In designing the PC certification, we considered that Ontario is different from other jurisdictions. In particular, there is no legislation nor court direction for parenting coordinators in Ontario, unlike many of the other jurisdictions that we looked to when creating the designation. Our team of experienced parenting coordinators considered the AFCC Parenting Coordination Guidelines and the training standards required in British Columbia for certified parenting coordinators. They adapted what was being done elsewhere to meet our needs in Ontario.
Parenting Coordination is perhaps the most challenging of all forms of FDR. The function is complex. It incorporates elements of every other form of FDR, plus requires a strong grounding in family relations theory and managing high conflict personalities. We also considered that other jurisdictions with PC designations, British Columbia in particular, have high standards of training for the designation and believed that FDRIO should seek to emulate the highest standards.
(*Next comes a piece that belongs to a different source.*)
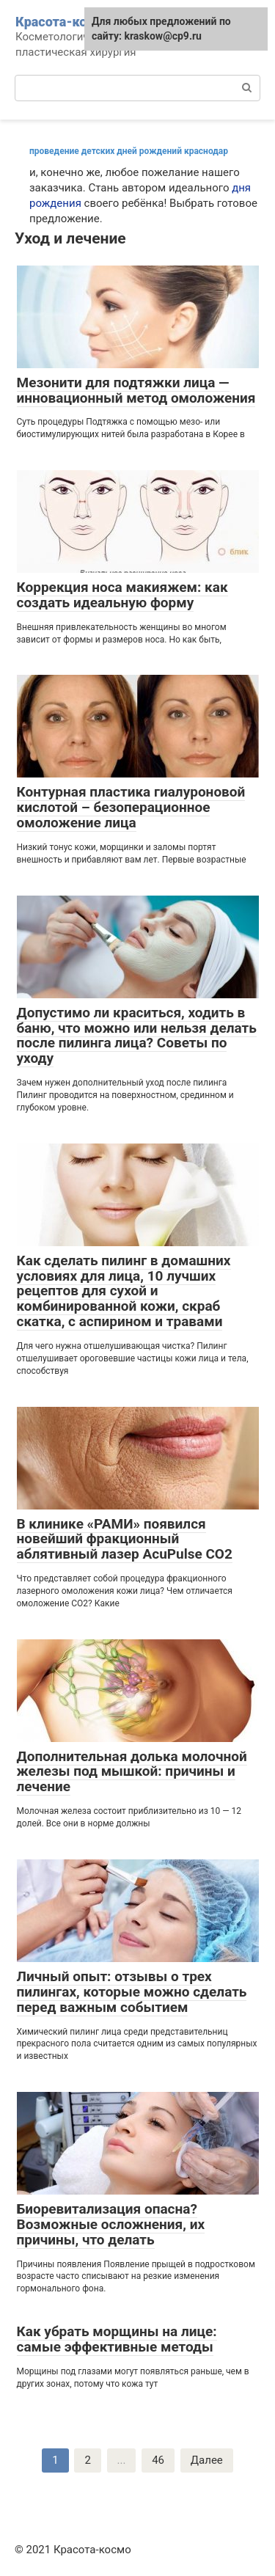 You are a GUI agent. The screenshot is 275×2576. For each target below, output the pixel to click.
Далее (207, 2460)
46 (158, 2460)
Research shows that the main challenge faced by parenting coordinators who are not lawyers is in the arbitration component of the process. Even lawyers find it imposing to manage the flow between facilitation, mediation and arbitration in the PC process. As well, in Ontario, the PC process can be “closed”, meaning there is no report to the court. For these reasons, our advisory team felt strongly that all PCs should have a solid understanding of family arbitration law and process.
This is one of the advocacy projects that FDRIO will be taking on. We believe that the role of the PC will be enhanced with the support of legislation. Right now, the PC Agreement is the only set of rules governing the relationship between the family and the PC. There is no statutory or other protection for and definition of the PC role. We hope that will change in the near future.